题目连接:https://cn.vjudge.net/problem/ZOJ-3609
The modular modular multiplicative inverse of an integer a modulo m is an integer x such that a-1≡x (mod m). This is equivalent to ax≡1 (mod m).
Input
There are multiple test cases. The first line of input is an integer T ≈ 2000 indicating the number of test cases.

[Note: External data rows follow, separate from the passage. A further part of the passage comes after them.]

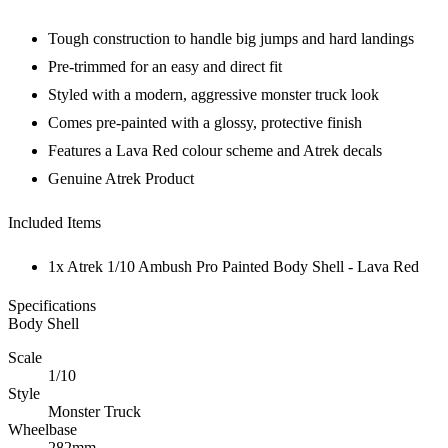
Tough construction to handle big jumps and hard landings
Pre-trimmed for an easy and direct fit
Styled with a modern, aggressive monster truck look
Comes pre-painted with a glossy, protective finish
Features a Lava Red colour scheme and Atrek decals
Genuine Atrek Product
Included Items
1x Atrek 1/10 Ambush Pro Painted Body Shell - Lava Red
Specifications
Body Shell
Scale
1/10
Style
Monster Truck
Wheelbase
282mm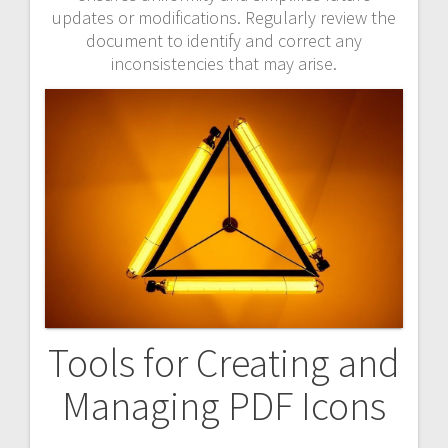
updates or modifications. Regularly review the
document to identify and correct any
inconsistencies that may arise.
Tools for Creating and
Managing PDF Icons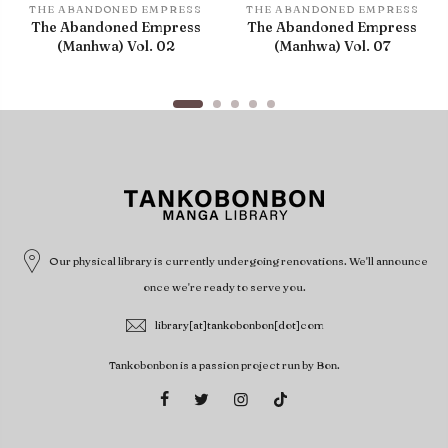
THE ABANDONED EMPRESS
THE ABANDONED EMPRESS
The Abandoned Empress
The Abandoned Empress
(Manhwa) Vol. 02
(Manhwa) Vol. 07
Our physical library is currently undergoing renovations. We'll announce
once we're ready to serve you.
library[at]tankobonbon[dot]com
Tankobonbon is a passion project run by Bon.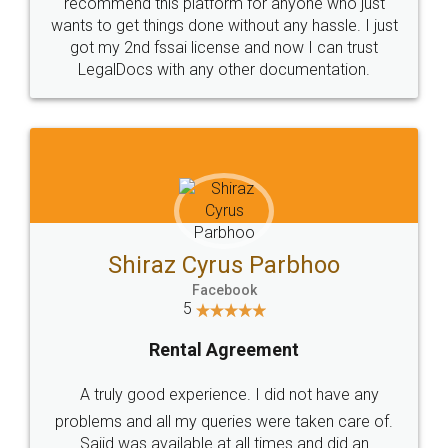
10 Lakh++ Happy
Money Back
Customers.
Guarantee.
Head Office
Email
307-308 , Building No 3,
hello@legaldocs.co.in
Sector 3, Millenium Business
Park (MBP) Mahape 400710
SHOW US SOME LOVE ON
SOCIAL MEDIA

Each test case contains two integers 0 < a ≤ 1000 and 0 < m ≤ 1000.
Output
For each test case, output the smallest positive x. If such x doesn't exist, output "Not Exist".
Sample Input
3 3 11 4 12 5 13
Sample Output
4 Not Exist 8
#include <iostream>
#include <cstdio>
#include <cstring>
#include <algorithm>
#include <cmath>
using namespace std;
typedef long long ll;
const int maxn=1e5+5;
ll ex_gcd(ll a,ll b,ll &x,ll &y)
{
if(a==0&&b==0)return -1;
if(b==0)
{
x=1;
y=0;
return a;
}
ll d=ex_gcd(b,a%b,y,x);
y-=a/b*x;
return d;
}
ll ex_gcd1(ll a,ll n)
{
ll x,y;
ll d=ex_gcd(a,n,x,y);
if(d==1)
{
if(x<0)
return (x%n+n)%n;
else if(x==0)
return n;
return x;
}
else return -1;
}
ll gcd(ll a,ll b)
{
if(b==0)return a;
return gcd(b,a%b);
}
int main()
{
int T;
scanf("%d",&T);
while(T--)
{
ll a,b;
scanf("%lld%lld",&a,&b);
if(gcd(a,b)!=1)
{
printf("Not Exist\n");
continue;
}
ll g=ex_gcd1(a,b);
if(g==-1)
printf("Not Exist\n");
else
{
printf("%lld\n",g);
}
}
return 0;
}